== Records to use

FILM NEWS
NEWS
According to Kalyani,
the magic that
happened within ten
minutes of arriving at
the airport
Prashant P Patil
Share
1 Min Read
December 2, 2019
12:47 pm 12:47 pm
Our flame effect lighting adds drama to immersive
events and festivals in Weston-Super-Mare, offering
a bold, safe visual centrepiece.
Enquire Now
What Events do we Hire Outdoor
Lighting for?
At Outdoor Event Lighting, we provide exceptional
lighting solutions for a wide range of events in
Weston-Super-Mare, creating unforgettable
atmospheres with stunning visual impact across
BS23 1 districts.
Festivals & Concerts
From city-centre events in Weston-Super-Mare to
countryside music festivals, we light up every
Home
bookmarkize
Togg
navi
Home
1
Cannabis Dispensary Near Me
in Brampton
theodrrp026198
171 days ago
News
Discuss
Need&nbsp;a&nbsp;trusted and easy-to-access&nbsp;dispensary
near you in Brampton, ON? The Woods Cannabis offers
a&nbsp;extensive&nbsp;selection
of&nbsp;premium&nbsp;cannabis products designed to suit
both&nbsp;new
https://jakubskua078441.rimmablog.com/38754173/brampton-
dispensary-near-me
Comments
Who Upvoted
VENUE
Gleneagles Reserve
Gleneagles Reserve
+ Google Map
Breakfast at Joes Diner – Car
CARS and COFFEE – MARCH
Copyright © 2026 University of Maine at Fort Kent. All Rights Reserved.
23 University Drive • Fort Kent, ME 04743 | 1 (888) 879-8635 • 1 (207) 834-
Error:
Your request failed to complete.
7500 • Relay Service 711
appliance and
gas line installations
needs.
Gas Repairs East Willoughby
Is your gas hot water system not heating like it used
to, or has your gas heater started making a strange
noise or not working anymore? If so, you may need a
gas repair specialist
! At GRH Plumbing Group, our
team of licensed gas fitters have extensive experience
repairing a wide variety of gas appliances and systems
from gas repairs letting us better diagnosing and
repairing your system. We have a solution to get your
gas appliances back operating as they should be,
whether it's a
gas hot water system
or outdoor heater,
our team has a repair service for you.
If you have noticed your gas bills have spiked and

====
== Records to use

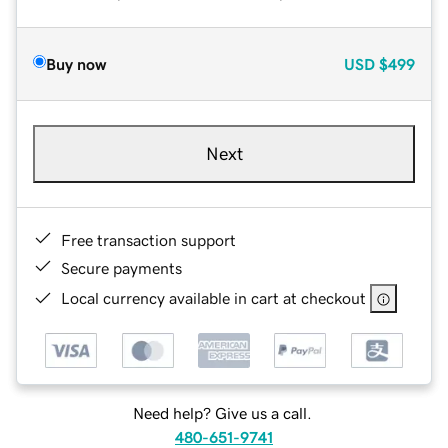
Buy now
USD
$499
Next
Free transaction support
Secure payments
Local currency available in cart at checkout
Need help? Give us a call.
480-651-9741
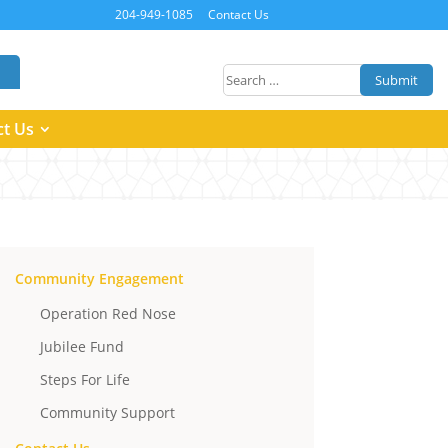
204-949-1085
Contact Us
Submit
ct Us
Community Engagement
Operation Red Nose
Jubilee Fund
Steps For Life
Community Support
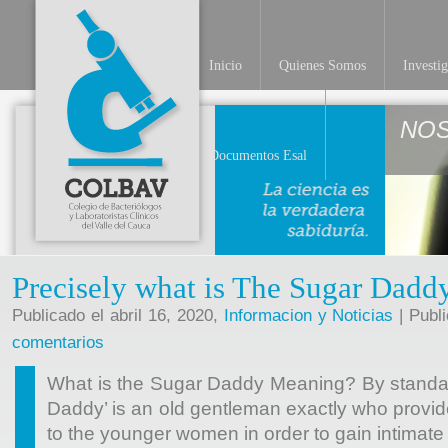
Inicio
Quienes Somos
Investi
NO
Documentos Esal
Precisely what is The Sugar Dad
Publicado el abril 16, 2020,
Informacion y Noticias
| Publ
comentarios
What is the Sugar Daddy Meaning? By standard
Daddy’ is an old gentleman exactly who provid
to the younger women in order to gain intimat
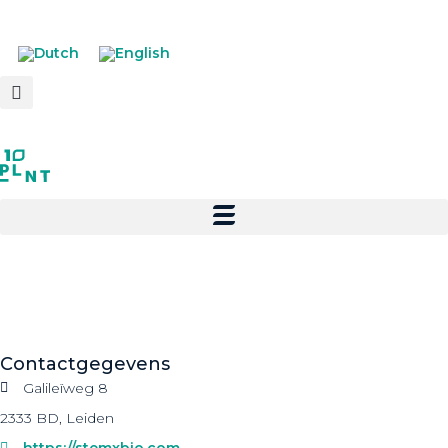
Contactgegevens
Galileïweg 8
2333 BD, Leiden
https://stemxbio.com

====

| Problem description |
From the material above, set down exactly the lines starting at the one with "gas repair specialist" and ending at the one with "If you have", end lines included.

| Written solution |
gas repair specialist
! At GRH Plumbing Group, our
team of licensed gas fitters have extensive experience
repairing a wide variety of gas appliances and systems
from gas repairs letting us better diagnosing and
repairing your system. We have a solution to get your
gas appliances back operating as they should be,
whether it's a
gas hot water system
or outdoor heater,
our team has a repair service for you.
If you have noticed your gas bills have spiked and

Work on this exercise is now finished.